Maybe, but the new guidances seem to be focused on early detection and/or significant site number detection of efficacy -- particularly early OS.

Let's assume NWBO started using a more powerful manufacturing system in Germany. Let's say the sites in Germany started showing remarkable efficacy. So remarkable that it is highly significant against the earlier cohorts in the trial.

There is something pretty brilliant here. You would not have to unblind the trial to determine that there was statistically significant efficacy against the earlier cohorts. This might be advantageous, particularly if the therapy helps the crossovers as well.

AVII and Ex will tell you that you have to achieve the correct endpoint, but the site specific language seems to leave discretionary room for interpretation on a case by case basis. Remember also we just saw Avastin get approved for rGBM even though its primary failed. Instead they used another endpoint.

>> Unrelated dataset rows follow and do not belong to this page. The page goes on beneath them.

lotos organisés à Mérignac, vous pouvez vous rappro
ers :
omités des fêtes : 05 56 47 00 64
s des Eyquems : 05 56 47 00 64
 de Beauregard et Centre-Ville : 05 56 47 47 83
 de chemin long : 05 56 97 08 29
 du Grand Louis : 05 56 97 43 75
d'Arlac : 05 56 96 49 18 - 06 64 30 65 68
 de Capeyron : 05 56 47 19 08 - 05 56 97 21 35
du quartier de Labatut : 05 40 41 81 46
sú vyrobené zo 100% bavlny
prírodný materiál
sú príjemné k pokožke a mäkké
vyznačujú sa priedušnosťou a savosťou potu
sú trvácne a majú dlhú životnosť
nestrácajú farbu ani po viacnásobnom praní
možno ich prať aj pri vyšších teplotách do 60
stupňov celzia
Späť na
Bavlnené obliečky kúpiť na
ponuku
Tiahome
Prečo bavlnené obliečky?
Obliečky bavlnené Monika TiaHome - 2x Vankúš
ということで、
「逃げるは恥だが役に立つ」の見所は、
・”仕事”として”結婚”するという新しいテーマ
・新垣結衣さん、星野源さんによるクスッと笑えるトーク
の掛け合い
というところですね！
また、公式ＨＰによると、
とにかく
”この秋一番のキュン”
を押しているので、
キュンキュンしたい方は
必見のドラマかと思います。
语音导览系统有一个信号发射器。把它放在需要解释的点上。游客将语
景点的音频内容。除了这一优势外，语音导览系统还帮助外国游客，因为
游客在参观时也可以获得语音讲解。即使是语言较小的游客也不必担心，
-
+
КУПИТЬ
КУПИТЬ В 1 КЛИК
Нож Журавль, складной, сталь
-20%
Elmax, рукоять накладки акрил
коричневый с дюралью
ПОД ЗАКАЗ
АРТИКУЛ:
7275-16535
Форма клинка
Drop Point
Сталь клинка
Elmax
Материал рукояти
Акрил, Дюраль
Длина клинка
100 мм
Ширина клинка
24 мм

What would the FDA do if the crossover proved completely confounding in Germany after the imagined manufacturing upgrade, but the German manufacturing improvement proved a quantum leap in therapeutic efficacy over historical and the prior trial cohorts ?

Do they act dumb, coldly follow the rules and doom near term progress for society, or do they work with what they are given? Can they think on their feet, or do more people die for years on end in such a scenario?

(Let's take this a step further. Suppose no efficacy interims were done. Suppose they stop countdown at t minus one second and say, hmm....maybe we should not do that so we can determine whether we need to ask for a new endpoint later? Maybe the endpoint should simply be measured against historical and prior trial cohort OS.)

If we are stupid, we (society) will continue to die early.

Remember, this is only for AA not FA -- under this scenario.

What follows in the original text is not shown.